++++ Data records

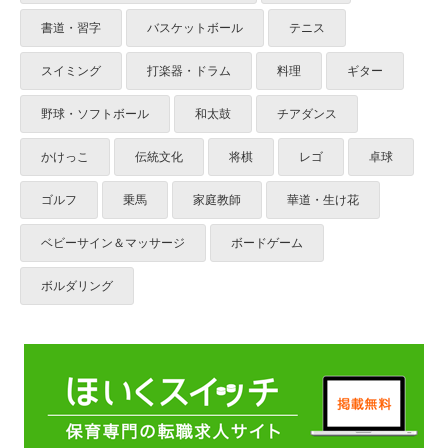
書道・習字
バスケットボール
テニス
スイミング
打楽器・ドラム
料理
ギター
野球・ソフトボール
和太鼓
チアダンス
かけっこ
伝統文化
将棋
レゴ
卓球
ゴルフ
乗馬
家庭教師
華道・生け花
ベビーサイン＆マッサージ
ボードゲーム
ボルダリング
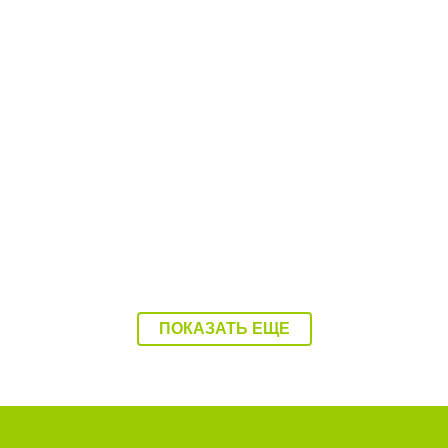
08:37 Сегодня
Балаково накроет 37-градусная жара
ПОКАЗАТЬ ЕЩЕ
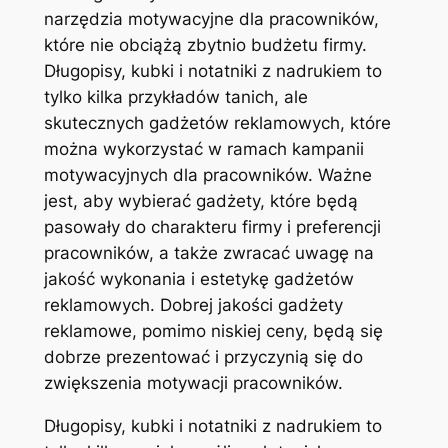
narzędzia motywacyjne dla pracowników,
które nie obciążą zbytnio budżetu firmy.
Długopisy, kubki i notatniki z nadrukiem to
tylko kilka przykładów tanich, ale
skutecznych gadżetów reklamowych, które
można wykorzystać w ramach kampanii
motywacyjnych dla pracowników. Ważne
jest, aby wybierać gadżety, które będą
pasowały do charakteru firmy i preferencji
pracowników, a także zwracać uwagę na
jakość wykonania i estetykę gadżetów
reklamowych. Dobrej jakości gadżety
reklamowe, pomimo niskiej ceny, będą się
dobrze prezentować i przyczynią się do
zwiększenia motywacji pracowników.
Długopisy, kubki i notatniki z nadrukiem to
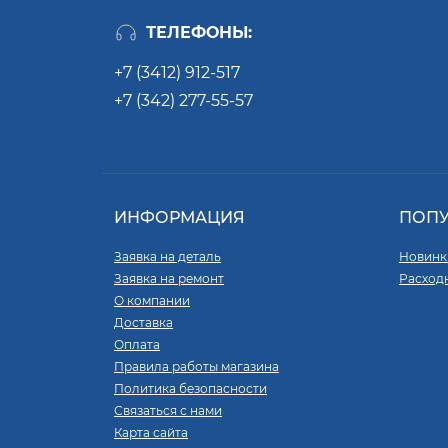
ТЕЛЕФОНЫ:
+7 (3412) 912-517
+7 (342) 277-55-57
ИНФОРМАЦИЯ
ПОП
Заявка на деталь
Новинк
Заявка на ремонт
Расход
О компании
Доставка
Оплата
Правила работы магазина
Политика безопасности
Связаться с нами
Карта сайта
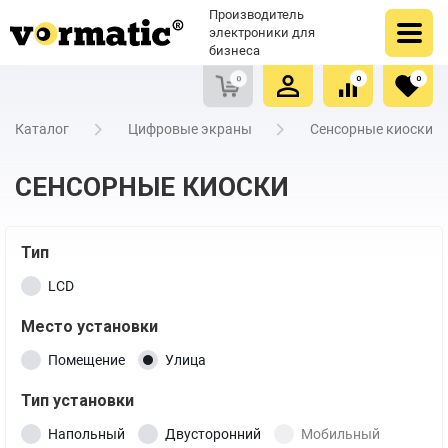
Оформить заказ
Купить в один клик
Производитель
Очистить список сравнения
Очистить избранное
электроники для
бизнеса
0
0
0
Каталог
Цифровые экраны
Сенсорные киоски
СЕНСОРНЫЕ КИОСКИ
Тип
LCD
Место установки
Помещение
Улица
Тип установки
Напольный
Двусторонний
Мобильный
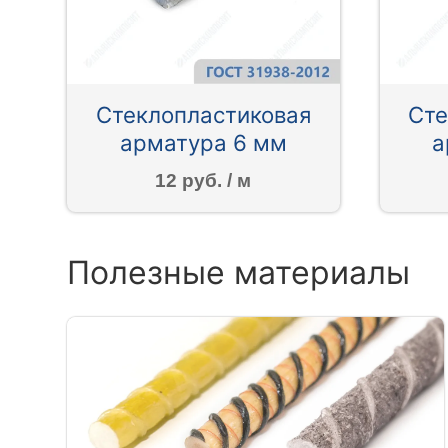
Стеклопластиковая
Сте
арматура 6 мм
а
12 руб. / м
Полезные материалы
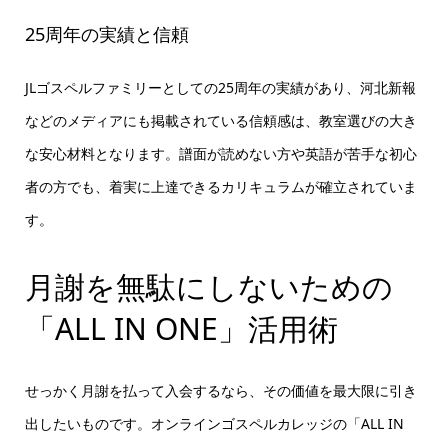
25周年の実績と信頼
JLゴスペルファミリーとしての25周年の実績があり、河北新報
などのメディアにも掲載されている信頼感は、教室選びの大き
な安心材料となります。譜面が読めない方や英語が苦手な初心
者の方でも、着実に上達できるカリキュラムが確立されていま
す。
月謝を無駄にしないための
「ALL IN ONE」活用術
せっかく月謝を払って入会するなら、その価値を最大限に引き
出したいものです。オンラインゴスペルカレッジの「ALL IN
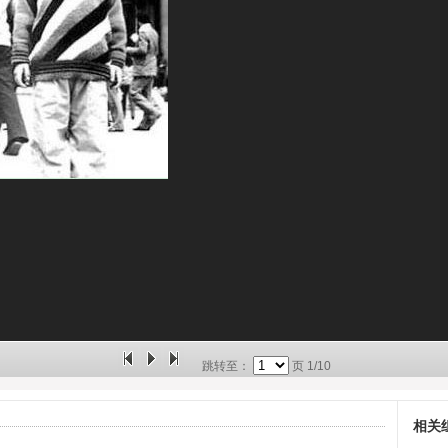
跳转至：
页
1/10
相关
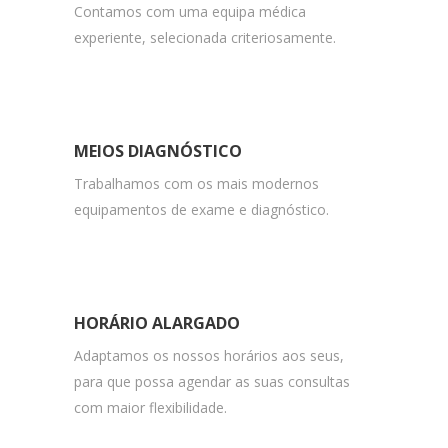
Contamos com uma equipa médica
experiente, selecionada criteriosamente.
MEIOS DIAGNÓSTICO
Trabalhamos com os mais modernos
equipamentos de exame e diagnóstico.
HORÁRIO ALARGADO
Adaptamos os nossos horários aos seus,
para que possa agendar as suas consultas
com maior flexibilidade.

++++++++

__Aim of the task__.
Everything in the listing should be copied exactly, apart from the images it holds.

__Answer box__.
書道・習字
バスケットボール
テニス
スイミング
打楽器・ドラム
料理
ギター
野球・ソフトボール
和太鼓
チアダンス
かけっこ
伝統文化
将棋
レゴ
卓球
ゴルフ
乗馬
家庭教師
華道・生け花
ベビーサイン＆マッサージ
ボードゲーム
ボルダリング
08:37 Сегодня
Балаково накроет 37-градусная жара
ПОКАЗАТЬ ЕЩЕ
narzędzia motywacyjne dla pracowników,
które nie obciążą zbytnio budżetu firmy.
Długopisy, kubki i notatniki z nadrukiem to
tylko kilka przykładów tanich, ale
skutecznych gadżetów reklamowych, które
można wykorzystać w ramach kampanii
motywacyjnych dla pracowników. Ważne
jest, aby wybierać gadżety, które będą
pasowały do charakteru firmy i preferencji
pracowników, a także zwracać uwagę na
jakość wykonania i estetykę gadżetów
reklamowych. Dobrej jakości gadżety
reklamowe, pomimo niskiej ceny, będą się
dobrze prezentować i przyczynią się do
zwiększenia motywacji pracowników.
Długopisy, kubki i notatniki z nadrukiem to
ТЕЛЕФОНЫ:
+7 (3412) 912-517
+7 (342) 277-55-57
ИНФОРМАЦИЯ
ПОП
Заявка на деталь
Новинк
Заявка на ремонт
Расход
О компании
Доставка
Оплата
Правила работы магазина
Политика безопасности
Связаться с нами
Карта сайта
Оформить заказ
Купить в один клик
Производитель
Очистить список сравнения
Очистить избранное
электроники для
бизнеса
0
0
0
Каталог
Цифровые экраны
Сенсорные киоски
СЕНСОРНЫЕ КИОСКИ
Тип
LCD
Место установки
Помещение
Улица
Тип установки
Напольный
Двусторонний
Мобильный
Стеклопластиковая
Сте
арматура 6 мм
а
12 руб. / м
Полезные материалы
25周年の実績と信頼
JLゴスペルファミリーとしての25周年の実績があり、河北新報
などのメディアにも掲載されている信頼感は、教室選びの大き
な安心材料となります。譜面が読めない方や英語が苦手な初心
者の方でも、着実に上達できるカリキュラムが確立されていま
す。
月謝を無駄にしないための
「ALL IN ONE」活用術
せっかく月謝を払って入会するなら、その価値を最大限に引き
出したいものです。オンラインゴスペルカレッジの「ALL IN
跳转至：
页
1/10
相关
Contamos com uma equipa médica
experiente, selecionada criteriosamente.
MEIOS DIAGNÓSTICO
Trabalhamos com os mais modernos
equipamentos de exame e diagnóstico.
HORÁRIO ALARGADO
Adaptamos os nossos horários aos seus,
para que possa agendar as suas consultas
com maior flexibilidade.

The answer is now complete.